Pull out every line of the listing below where "cargo" appears.

····················

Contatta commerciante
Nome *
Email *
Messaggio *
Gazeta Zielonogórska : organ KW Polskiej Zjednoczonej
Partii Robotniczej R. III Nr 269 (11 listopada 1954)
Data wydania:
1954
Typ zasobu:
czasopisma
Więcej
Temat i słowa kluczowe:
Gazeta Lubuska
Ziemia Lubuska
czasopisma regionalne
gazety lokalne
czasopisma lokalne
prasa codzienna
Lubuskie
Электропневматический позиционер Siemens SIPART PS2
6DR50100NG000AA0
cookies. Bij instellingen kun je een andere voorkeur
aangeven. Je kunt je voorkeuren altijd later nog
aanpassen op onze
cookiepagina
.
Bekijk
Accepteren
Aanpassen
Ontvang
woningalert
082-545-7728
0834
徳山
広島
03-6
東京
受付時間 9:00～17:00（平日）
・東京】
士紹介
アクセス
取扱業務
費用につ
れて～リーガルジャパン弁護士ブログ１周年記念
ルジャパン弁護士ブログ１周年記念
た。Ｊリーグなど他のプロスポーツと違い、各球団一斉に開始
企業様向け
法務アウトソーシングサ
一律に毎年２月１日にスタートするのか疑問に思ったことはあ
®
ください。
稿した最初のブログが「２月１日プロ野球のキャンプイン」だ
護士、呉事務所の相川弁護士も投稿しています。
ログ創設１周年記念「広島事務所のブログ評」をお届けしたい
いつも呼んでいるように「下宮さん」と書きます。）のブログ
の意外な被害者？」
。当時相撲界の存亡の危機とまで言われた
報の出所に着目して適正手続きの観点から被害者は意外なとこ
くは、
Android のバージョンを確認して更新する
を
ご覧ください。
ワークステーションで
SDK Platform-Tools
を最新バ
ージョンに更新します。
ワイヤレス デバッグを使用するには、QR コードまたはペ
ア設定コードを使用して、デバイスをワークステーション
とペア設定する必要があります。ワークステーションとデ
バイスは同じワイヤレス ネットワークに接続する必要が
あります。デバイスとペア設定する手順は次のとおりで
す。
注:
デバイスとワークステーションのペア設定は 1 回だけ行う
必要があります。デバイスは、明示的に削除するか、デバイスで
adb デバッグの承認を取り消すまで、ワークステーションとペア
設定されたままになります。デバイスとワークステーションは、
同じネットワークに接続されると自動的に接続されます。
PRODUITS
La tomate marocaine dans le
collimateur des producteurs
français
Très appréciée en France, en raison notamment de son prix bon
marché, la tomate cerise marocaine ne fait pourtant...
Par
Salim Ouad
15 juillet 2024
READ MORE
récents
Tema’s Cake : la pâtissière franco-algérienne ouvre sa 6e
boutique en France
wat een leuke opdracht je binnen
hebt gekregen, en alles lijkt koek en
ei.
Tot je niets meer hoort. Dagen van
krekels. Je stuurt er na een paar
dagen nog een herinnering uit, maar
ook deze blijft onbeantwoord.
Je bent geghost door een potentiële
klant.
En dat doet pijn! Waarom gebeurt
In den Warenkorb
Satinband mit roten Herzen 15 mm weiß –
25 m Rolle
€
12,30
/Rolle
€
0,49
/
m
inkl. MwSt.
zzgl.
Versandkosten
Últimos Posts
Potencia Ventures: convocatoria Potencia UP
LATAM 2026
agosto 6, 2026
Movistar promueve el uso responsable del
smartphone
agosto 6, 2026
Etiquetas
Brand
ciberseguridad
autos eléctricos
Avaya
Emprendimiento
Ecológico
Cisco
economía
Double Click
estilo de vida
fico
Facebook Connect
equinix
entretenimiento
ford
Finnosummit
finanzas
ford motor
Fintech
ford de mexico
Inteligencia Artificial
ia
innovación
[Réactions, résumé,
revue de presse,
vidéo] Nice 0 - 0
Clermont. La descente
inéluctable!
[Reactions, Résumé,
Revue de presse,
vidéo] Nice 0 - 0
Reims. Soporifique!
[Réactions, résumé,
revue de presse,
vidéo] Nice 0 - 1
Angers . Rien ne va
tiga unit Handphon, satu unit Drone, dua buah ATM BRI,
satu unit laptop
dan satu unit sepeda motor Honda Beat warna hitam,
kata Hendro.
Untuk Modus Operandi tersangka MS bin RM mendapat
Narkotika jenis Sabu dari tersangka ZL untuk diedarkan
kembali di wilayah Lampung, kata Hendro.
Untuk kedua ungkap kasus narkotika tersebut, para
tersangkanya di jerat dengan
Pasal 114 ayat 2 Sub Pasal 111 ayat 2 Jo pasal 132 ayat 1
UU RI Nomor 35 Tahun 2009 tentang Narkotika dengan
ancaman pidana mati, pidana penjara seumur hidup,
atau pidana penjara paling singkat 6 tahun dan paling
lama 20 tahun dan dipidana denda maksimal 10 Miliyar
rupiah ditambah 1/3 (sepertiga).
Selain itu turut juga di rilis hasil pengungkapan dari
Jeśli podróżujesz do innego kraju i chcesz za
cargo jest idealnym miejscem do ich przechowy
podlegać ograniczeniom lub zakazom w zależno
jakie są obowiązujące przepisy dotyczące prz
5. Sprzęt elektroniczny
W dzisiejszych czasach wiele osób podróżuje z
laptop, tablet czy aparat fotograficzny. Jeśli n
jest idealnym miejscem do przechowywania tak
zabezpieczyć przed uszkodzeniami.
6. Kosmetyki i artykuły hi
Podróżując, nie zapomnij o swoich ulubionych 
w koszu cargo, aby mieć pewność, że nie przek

····················

▸ Solution for this task:
cargo jest idealnym miejscem do ich przechowy
w koszu cargo, aby mieć pewność, że nie przek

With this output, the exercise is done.